TASK DIRECTIONS.
Look through the material for lines with the word "required", and copy each one.

INFORMATION.
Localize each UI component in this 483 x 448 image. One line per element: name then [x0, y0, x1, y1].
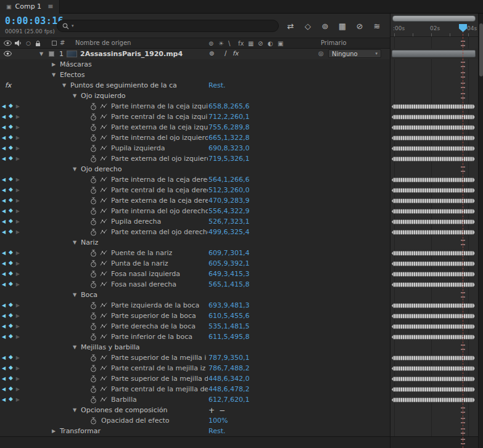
vertical-scrollbar[interactable] — [478, 14, 483, 448]
graph-toggle-icon[interactable] — [100, 176, 107, 182]
keyframe-diamond-icon[interactable]: ◆ — [9, 124, 13, 130]
stopwatch-icon[interactable] — [90, 386, 97, 393]
property-row-parte-derecha-de-la-boca[interactable]: ◀◆▶Parte derecha de la boca535,1,481,5 — [0, 321, 483, 332]
stopwatch-icon[interactable] — [90, 312, 97, 320]
keyframe-diamond-icon[interactable]: ◆ — [9, 250, 13, 256]
property-row-fosa-nasal-izquierda[interactable]: ◀◆▶Fosa nasal izquierda649,3,415,3 — [0, 269, 483, 279]
vertical-scrollbar-thumb[interactable] — [479, 23, 483, 76]
parent-pick-whip-icon[interactable]: ◎ — [318, 50, 324, 57]
keyframe-diamond-icon[interactable]: ◆ — [9, 354, 13, 360]
previous-keyframe-icon[interactable]: ◀ — [2, 355, 6, 360]
previous-keyframe-icon[interactable]: ◀ — [2, 365, 6, 371]
property-value[interactable]: 512,3,260,0 — [208, 186, 249, 194]
next-keyframe-icon[interactable]: ▶ — [16, 355, 20, 360]
previous-keyframe-icon[interactable]: ◀ — [2, 145, 6, 151]
stopwatch-icon[interactable] — [90, 281, 97, 288]
graph-toggle-icon[interactable] — [100, 323, 107, 329]
next-keyframe-icon[interactable]: ▶ — [16, 229, 20, 235]
property-value[interactable]: 693,9,481,3 — [208, 301, 249, 309]
next-keyframe-icon[interactable]: ▶ — [16, 271, 20, 277]
graph-toggle-icon[interactable] — [100, 218, 107, 224]
keyframe-diamond-icon[interactable]: ◆ — [9, 396, 13, 402]
remove-option-button[interactable]: − — [219, 406, 225, 415]
keyframe-diamond-icon[interactable]: ◆ — [9, 197, 13, 203]
previous-keyframe-icon[interactable]: ◀ — [2, 271, 6, 277]
group-row-nariz[interactable]: ▼Nariz — [0, 237, 483, 248]
stopwatch-icon[interactable] — [90, 396, 97, 404]
property-row-fosa-nasal-derecha[interactable]: ◀◆▶Fosa nasal derecha565,1,415,8 — [0, 279, 483, 290]
previous-keyframe-icon[interactable]: ◀ — [2, 187, 6, 193]
property-row-parte-interna-de-la-ceja-izqui[interactable]: ◀◆▶Parte interna de la ceja izqui658,8,2… — [0, 101, 483, 112]
property-row-pupila-izquierda[interactable]: ◀◆▶Pupila izquierda690,8,323,0 — [0, 143, 483, 153]
property-row-parte-externa-de-la-ceja-izqui[interactable]: ◀◆▶Parte externa de la ceja izqui755,6,2… — [0, 122, 483, 132]
property-value[interactable]: 665,1,322,8 — [208, 134, 249, 142]
previous-keyframe-icon[interactable]: ◀ — [2, 303, 6, 308]
keyframe-diamond-icon[interactable]: ◆ — [9, 312, 13, 319]
graph-toggle-icon[interactable] — [100, 208, 107, 214]
next-keyframe-icon[interactable]: ▶ — [16, 303, 20, 308]
group-row-mascaras[interactable]: ▶Máscaras — [0, 59, 483, 70]
property-row-parte-central-de-la-ceja-izqui[interactable]: ◀◆▶Parte central de la ceja izqui712,2,2… — [0, 112, 483, 122]
keyframe-diamond-icon[interactable]: ◆ — [9, 145, 13, 151]
parent-column-header[interactable]: Primario — [321, 39, 347, 46]
stopwatch-icon[interactable] — [90, 417, 97, 425]
stopwatch-icon[interactable] — [90, 365, 97, 372]
property-value[interactable]: 564,1,266,6 — [208, 176, 249, 184]
graph-toggle-icon[interactable] — [100, 260, 107, 266]
property-value[interactable]: 448,6,478,2 — [208, 385, 249, 393]
graph-toggle-icon[interactable] — [100, 124, 107, 130]
previous-keyframe-icon[interactable]: ◀ — [2, 198, 6, 203]
twirl-triangle-icon[interactable]: ▼ — [52, 72, 56, 78]
keyframe-diamond-icon[interactable]: ◆ — [9, 333, 13, 340]
property-value[interactable]: 712,2,260,1 — [208, 113, 249, 121]
previous-keyframe-icon[interactable]: ◀ — [2, 124, 6, 130]
stopwatch-icon[interactable] — [90, 155, 97, 163]
property-row-parte-superior-de-la-mejilla-d[interactable]: ◀◆▶Parte superior de la mejilla d448,6,3… — [0, 373, 483, 384]
property-value[interactable]: 470,9,283,9 — [208, 197, 249, 205]
layer-label-color-chip[interactable] — [49, 51, 54, 57]
next-keyframe-icon[interactable]: ▶ — [16, 334, 20, 340]
keyframe-diamond-icon[interactable]: ◆ — [9, 176, 13, 182]
keyframe-diamond-icon[interactable]: ◆ — [9, 155, 13, 161]
previous-keyframe-icon[interactable]: ◀ — [2, 104, 6, 109]
property-value[interactable]: 609,7,301,4 — [208, 249, 249, 257]
previous-keyframe-icon[interactable]: ◀ — [2, 250, 6, 256]
group-row-transformar[interactable]: ▶TransformarRest. — [0, 426, 483, 436]
layer-fx-switch[interactable]: fx — [233, 50, 238, 57]
group-row-mejillas-y-barbilla[interactable]: ▼Mejillas y barbilla — [0, 342, 483, 352]
keyframe-diamond-icon[interactable]: ◆ — [9, 134, 13, 141]
source-name-column-header[interactable]: Nombre de origen — [75, 39, 131, 46]
keyframe-diamond-icon[interactable]: ◆ — [9, 271, 13, 277]
next-keyframe-icon[interactable]: ▶ — [16, 208, 20, 214]
property-row-opacidad-del-efecto[interactable]: Opacidad del efecto100% — [0, 415, 483, 426]
stopwatch-icon[interactable] — [90, 134, 97, 142]
property-row-parte-izquierda-de-la-boca[interactable]: ◀◆▶Parte izquierda de la boca693,9,481,3 — [0, 300, 483, 311]
property-value[interactable]: 719,5,326,1 — [208, 155, 249, 163]
stopwatch-icon[interactable] — [90, 218, 97, 226]
graph-toggle-icon[interactable] — [100, 145, 107, 151]
stopwatch-icon[interactable] — [90, 187, 97, 194]
property-value[interactable]: 658,8,265,6 — [208, 102, 249, 110]
graph-toggle-icon[interactable] — [100, 134, 107, 141]
stopwatch-icon[interactable] — [90, 271, 97, 278]
graph-toggle-icon[interactable] — [100, 386, 107, 392]
stopwatch-icon[interactable] — [90, 229, 97, 236]
property-row-parte-externa-del-ojo-derecho[interactable]: ◀◆▶Parte externa del ojo derecho499,6,32… — [0, 227, 483, 237]
current-timecode[interactable]: 0:00:03:16 — [5, 15, 64, 26]
next-keyframe-icon[interactable]: ▶ — [16, 250, 20, 256]
stopwatch-icon[interactable] — [90, 197, 97, 205]
search-box[interactable]: ▾ — [57, 20, 279, 32]
property-row-parte-externa-de-la-ceja-derec[interactable]: ◀◆▶Parte externa de la ceja derec470,9,2… — [0, 195, 483, 206]
next-keyframe-icon[interactable]: ▶ — [16, 386, 20, 392]
twirl-triangle-icon[interactable]: ▶ — [52, 62, 56, 67]
next-keyframe-icon[interactable]: ▶ — [16, 313, 20, 319]
keyframe-diamond-icon[interactable]: ◆ — [9, 323, 13, 329]
property-value[interactable]: 499,6,325,4 — [208, 228, 249, 236]
previous-keyframe-icon[interactable]: ◀ — [2, 177, 6, 182]
graph-toggle-icon[interactable] — [100, 187, 107, 193]
keyframe-diamond-icon[interactable]: ◆ — [9, 281, 13, 287]
draft-3d-icon[interactable]: ◇ — [302, 22, 313, 31]
twirl-triangle-icon[interactable]: ▼ — [73, 166, 76, 172]
property-value[interactable]: 448,6,342,0 — [208, 375, 249, 383]
property-row-parte-inferior-de-la-boca[interactable]: ◀◆▶Parte inferior de la boca611,5,495,8 — [0, 332, 483, 342]
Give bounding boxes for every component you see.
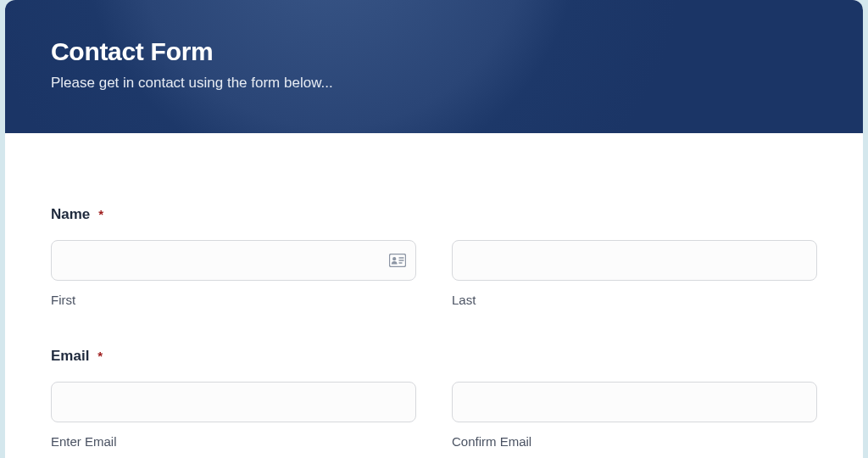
enter-email-sublabel: Enter Email bbox=[51, 434, 416, 449]
svg-point-1 bbox=[392, 257, 396, 260]
confirm-email-sublabel: Confirm Email bbox=[452, 434, 817, 449]
name-label: Name bbox=[51, 206, 90, 223]
form-header: Contact Form Please get in contact using… bbox=[5, 0, 863, 133]
email-input-row: Enter Email Confirm Email bbox=[51, 382, 817, 449]
last-name-input-wrap bbox=[452, 240, 817, 281]
first-name-input-wrap bbox=[51, 240, 416, 281]
last-name-col: Last bbox=[452, 240, 817, 307]
name-input-row: First Last bbox=[51, 240, 817, 307]
enter-email-input[interactable] bbox=[51, 382, 416, 422]
form-container: Contact Form Please get in contact using… bbox=[5, 0, 863, 458]
email-label: Email bbox=[51, 348, 89, 365]
name-field-group: Name * bbox=[51, 206, 817, 307]
page-title: Contact Form bbox=[51, 37, 817, 66]
confirm-email-input-wrap bbox=[452, 382, 817, 422]
name-label-row: Name * bbox=[51, 206, 817, 223]
required-indicator: * bbox=[97, 349, 103, 363]
first-name-sublabel: First bbox=[51, 293, 416, 307]
last-name-sublabel: Last bbox=[452, 293, 817, 307]
confirm-email-col: Confirm Email bbox=[452, 382, 817, 449]
required-indicator: * bbox=[98, 207, 103, 221]
first-name-input[interactable] bbox=[51, 240, 416, 281]
confirm-email-input[interactable] bbox=[452, 382, 817, 422]
enter-email-input-wrap bbox=[51, 382, 416, 422]
enter-email-col: Enter Email bbox=[51, 382, 416, 449]
last-name-input[interactable] bbox=[452, 240, 817, 281]
first-name-col: First bbox=[51, 240, 416, 307]
email-label-row: Email * bbox=[51, 348, 817, 365]
page-subtitle: Please get in contact using the form bel… bbox=[51, 75, 817, 92]
form-body: Name * bbox=[5, 133, 863, 458]
contact-card-icon bbox=[389, 254, 406, 267]
email-field-group: Email * Enter Email Confirm Email bbox=[51, 348, 817, 449]
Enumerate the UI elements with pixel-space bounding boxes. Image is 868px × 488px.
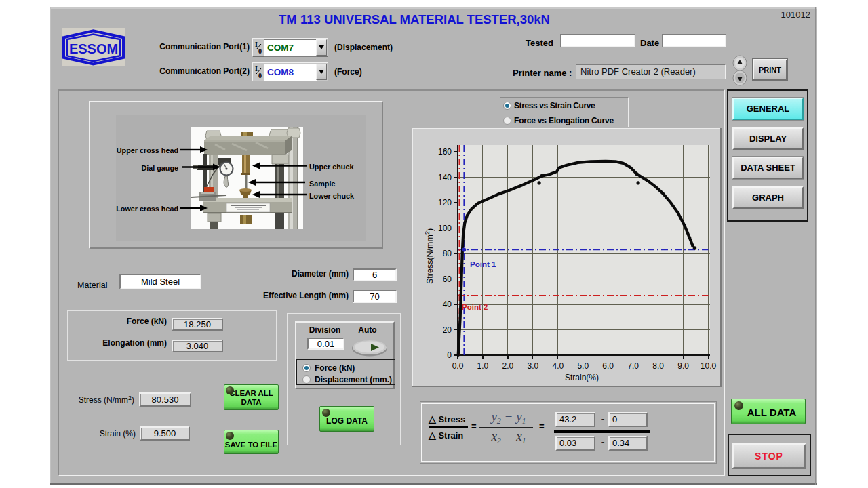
svg-text:1.0: 1.0 bbox=[477, 361, 489, 371]
svg-text:100: 100 bbox=[438, 224, 452, 233]
svg-text:7.0: 7.0 bbox=[627, 361, 639, 371]
svg-text:0.0: 0.0 bbox=[452, 361, 464, 371]
svg-text:8.0: 8.0 bbox=[652, 361, 664, 371]
svg-text:ESSOM: ESSOM bbox=[69, 41, 118, 56]
svg-text:6.0: 6.0 bbox=[602, 361, 614, 371]
svg-text:20: 20 bbox=[443, 325, 452, 335]
svg-text:Point 1: Point 1 bbox=[470, 260, 496, 268]
svg-text:0: 0 bbox=[258, 72, 262, 79]
svg-text:10.0: 10.0 bbox=[701, 361, 717, 371]
svg-text:I: I bbox=[255, 41, 258, 48]
svg-text:160: 160 bbox=[438, 147, 452, 157]
svg-text:120: 120 bbox=[438, 198, 452, 207]
svg-text:9.0: 9.0 bbox=[677, 361, 689, 371]
svg-text:40: 40 bbox=[443, 300, 452, 309]
svg-text:80: 80 bbox=[443, 249, 452, 258]
svg-text:I: I bbox=[255, 65, 258, 73]
svg-text:60: 60 bbox=[443, 274, 452, 284]
svg-text:5.0: 5.0 bbox=[577, 361, 589, 371]
svg-text:Stress(N/mm2): Stress(N/mm2) bbox=[424, 228, 435, 284]
svg-text:3.0: 3.0 bbox=[528, 361, 539, 371]
svg-text:140: 140 bbox=[438, 173, 452, 182]
svg-text:0: 0 bbox=[447, 350, 452, 360]
svg-text:Strain(%): Strain(%) bbox=[565, 373, 599, 382]
svg-text:0: 0 bbox=[258, 47, 262, 55]
svg-text:Point 2: Point 2 bbox=[462, 303, 488, 311]
svg-text:4.0: 4.0 bbox=[552, 361, 564, 371]
svg-text:2.0: 2.0 bbox=[502, 361, 514, 371]
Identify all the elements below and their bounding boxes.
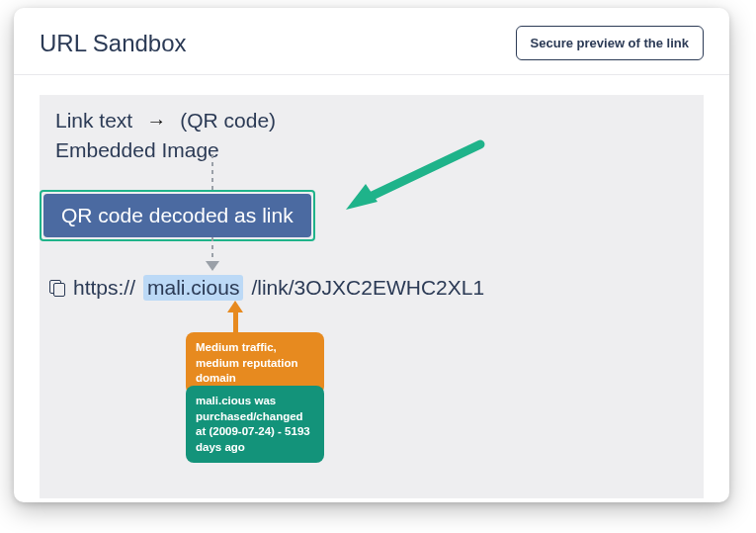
- purchase-annotation: mali.cious was purchased/changed at (200…: [186, 386, 324, 463]
- decoded-url-row: https:// mali.cious /link/3OJXC2EWHC2XL1: [49, 275, 484, 301]
- link-text-row: Link text → (QR code): [55, 109, 688, 133]
- link-text-label: Link text: [55, 109, 132, 133]
- url-path: /link/3OJXC2EWHC2XL1: [251, 276, 484, 300]
- annotation-arrow-stem: [233, 311, 238, 334]
- qr-decoded-badge: QR code decoded as link: [43, 194, 311, 237]
- copy-icon[interactable]: [49, 280, 65, 296]
- chevron-down-icon: [206, 261, 219, 271]
- secure-preview-button[interactable]: Secure preview of the link: [516, 26, 704, 60]
- arrow-right-icon: →: [146, 110, 166, 133]
- url-sandbox-card: URL Sandbox Secure preview of the link L…: [14, 8, 729, 502]
- flow-connector-1: [211, 154, 213, 190]
- page-title: URL Sandbox: [40, 30, 187, 57]
- url-domain-highlight[interactable]: mali.cious: [143, 275, 243, 301]
- embedded-image-label: Embedded Image: [55, 138, 688, 162]
- url-scheme: https://: [73, 276, 135, 300]
- svg-marker-1: [346, 184, 378, 210]
- qr-decoded-highlight: QR code decoded as link: [40, 190, 315, 241]
- sandbox-body: Link text → (QR code) Embedded Image QR …: [40, 95, 704, 498]
- header: URL Sandbox Secure preview of the link: [14, 8, 729, 75]
- qr-code-label: (QR code): [180, 109, 276, 133]
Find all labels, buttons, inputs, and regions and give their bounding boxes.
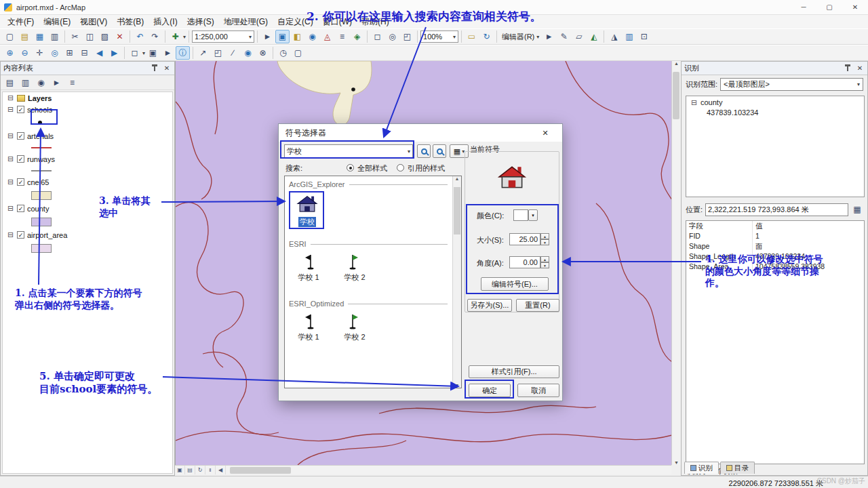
symbol-item-school1-optimized[interactable]: 学校 1 [293, 312, 324, 342]
viewer-window-icon[interactable]: ◻ [370, 30, 384, 43]
layer-checkbox[interactable]: ✓ [17, 155, 24, 163]
select-elements-icon[interactable]: ► [260, 30, 275, 43]
attr-row-value[interactable]: 437839.103234 [753, 251, 864, 262]
layer-checkbox[interactable]: ✓ [17, 106, 24, 113]
toc-layer-schools[interactable]: ⊟ ✓ schools [3, 104, 172, 115]
symbol-item-school-selected[interactable]: 学校 [292, 194, 323, 227]
data-view-icon[interactable]: ▣ [175, 466, 185, 474]
back-extent-icon[interactable]: ◀ [92, 46, 106, 60]
forward-extent-icon[interactable]: ▶ [107, 46, 121, 60]
pan-icon[interactable]: ✛ [33, 46, 47, 60]
menu-help[interactable]: 帮助(H) [357, 15, 394, 29]
spin-down-icon[interactable]: ▼ [540, 239, 549, 245]
new-document-icon[interactable]: ▢ [3, 30, 17, 43]
runways-line-symbol[interactable] [31, 170, 52, 171]
cancel-button[interactable]: 取消 [517, 384, 559, 397]
reset-button[interactable]: 重置(R) [516, 299, 559, 312]
refresh-map-icon[interactable]: ↻ [195, 466, 205, 474]
spin-down-icon[interactable]: ▼ [540, 262, 549, 268]
identify-close-icon[interactable]: ✕ [855, 64, 865, 72]
go-to-xy-icon[interactable]: ⊗ [256, 46, 270, 60]
maximize-button[interactable]: ▢ [816, 0, 842, 15]
spin-up-icon[interactable]: ▲ [540, 256, 549, 262]
map-horizontal-scrollbar[interactable]: ▣ ▤ ↻ ‖ ◀ [175, 465, 671, 474]
spin-up-icon[interactable]: ▲ [540, 233, 549, 239]
cut-icon[interactable]: ✂ [68, 30, 82, 43]
identify-results-tree[interactable]: ⊟ county 437839.103234 [686, 96, 865, 197]
menu-insert[interactable]: 插入(I) [149, 15, 182, 29]
runways-symbol-row[interactable] [3, 165, 172, 176]
add-data-icon[interactable]: ✚ [168, 30, 182, 43]
search-go-button[interactable] [417, 144, 431, 158]
toc-layer-arterials[interactable]: ⊟ ✓ arterials [3, 130, 172, 142]
select-features-icon[interactable]: ◻ [127, 46, 142, 60]
horizontal-scroll-thumb[interactable] [230, 467, 291, 474]
tab-identify[interactable]: 识别 [684, 462, 719, 474]
map-vertical-scrollbar[interactable]: ▲ ▼ [671, 61, 681, 465]
menu-edit[interactable]: 编辑(E) [39, 15, 75, 29]
identify-location-field[interactable]: 2,322,221.519 723,993.864 米 [705, 203, 848, 216]
county-symbol-row[interactable] [3, 214, 172, 229]
attributes-icon[interactable]: ▥ [622, 30, 636, 43]
size-input[interactable]: 25.00 [509, 233, 540, 245]
select-elements-tool-icon[interactable]: ► [161, 46, 175, 60]
toc-layer-county[interactable]: ⊟ ✓ county [3, 203, 172, 214]
ok-button[interactable]: 确定 [469, 384, 511, 397]
expander-icon[interactable]: ⊟ [7, 132, 14, 140]
open-folder-icon[interactable]: ▤ [18, 30, 32, 43]
sketch-tool-icon[interactable]: ✎ [557, 30, 571, 43]
find-icon[interactable]: ◉ [241, 46, 255, 60]
attr-row-field[interactable]: Shape_Area [686, 262, 753, 272]
angle-input[interactable]: 0.00 [509, 256, 540, 268]
time-slider-icon[interactable]: ◷ [276, 46, 290, 60]
airport-area-fill-symbol[interactable] [31, 244, 52, 253]
more-tools-icon[interactable]: ⊡ [637, 30, 651, 43]
redo-icon[interactable]: ↷ [148, 30, 162, 43]
expander-icon[interactable]: ⊟ [7, 106, 14, 113]
size-spinner[interactable]: ▲▼ [540, 233, 549, 245]
radio-all-styles[interactable] [347, 164, 354, 171]
pause-drawing-icon[interactable]: ‖ [205, 466, 216, 474]
expander-icon[interactable]: ⊟ [7, 94, 14, 102]
clear-selection-icon[interactable]: ▣ [146, 46, 160, 60]
menu-file[interactable]: 文件(F) [3, 15, 39, 29]
undo-icon[interactable]: ↶ [133, 30, 147, 43]
pin-icon[interactable] [151, 64, 158, 72]
symbol-item-school2-esri[interactable]: 学校 2 [339, 252, 370, 283]
color-swatch[interactable] [513, 209, 528, 221]
arterials-line-symbol[interactable] [31, 147, 52, 148]
measure-icon[interactable]: ∕ [226, 46, 240, 60]
layer-checkbox[interactable]: ✓ [17, 205, 24, 212]
fixed-zoom-in-icon[interactable]: ⊞ [62, 46, 77, 60]
save-as-button[interactable]: 另存为(S)... [467, 299, 512, 312]
menu-geoprocessing[interactable]: 地理处理(G) [219, 15, 273, 29]
edit-arrow-icon[interactable]: ► [542, 30, 556, 43]
layer-checkbox[interactable]: ✓ [17, 132, 24, 140]
menu-window[interactable]: 窗口(W) [318, 15, 357, 29]
magnifier-window-icon[interactable]: ◎ [385, 30, 399, 43]
style-references-button[interactable]: 样式引用(F)... [469, 365, 559, 378]
list-by-drawing-order-icon[interactable]: ▤ [3, 76, 17, 89]
vertical-scroll-thumb[interactable] [673, 72, 679, 119]
symbol-item-school2-optimized[interactable]: 学校 2 [339, 312, 370, 342]
scroll-down-icon[interactable]: ▼ [455, 383, 460, 388]
create-features-icon[interactable]: ◭ [587, 30, 601, 43]
expander-icon[interactable]: ⊟ [7, 155, 14, 163]
python-window-icon[interactable]: ≡ [335, 30, 349, 43]
toc-layer-airport-area[interactable]: ⊟ ✓ airport_area [3, 229, 172, 241]
scroll-left-icon[interactable]: ◀ [216, 466, 226, 474]
schools-symbol-row[interactable] [3, 115, 172, 130]
tab-catalog[interactable]: 目录 [720, 462, 755, 474]
symbol-list[interactable]: ArcGIS_Explorer 学校 ESRI [284, 176, 462, 388]
zoom-in-icon[interactable]: ⊕ [3, 46, 17, 60]
full-extent-icon[interactable]: ◎ [47, 46, 62, 60]
identify-scope-combo[interactable]: <最顶部图层> ▾ [720, 78, 863, 91]
arterials-symbol-row[interactable] [3, 142, 172, 153]
add-data-dropdown-icon[interactable]: ▾ [183, 34, 186, 40]
catalog-window-icon[interactable]: ◧ [290, 30, 304, 43]
identify-tree-child[interactable]: 437839.103234 [686, 108, 864, 117]
angle-spinner[interactable]: ▲▼ [540, 256, 549, 268]
overview-window-icon[interactable]: ◰ [400, 30, 414, 43]
delete-icon[interactable]: ✕ [113, 30, 127, 43]
print-icon[interactable]: ▥ [47, 30, 62, 43]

TASK RESULT.
required-indicator: * bbox=[97, 349, 103, 363]
required-indicator: * bbox=[98, 207, 103, 221]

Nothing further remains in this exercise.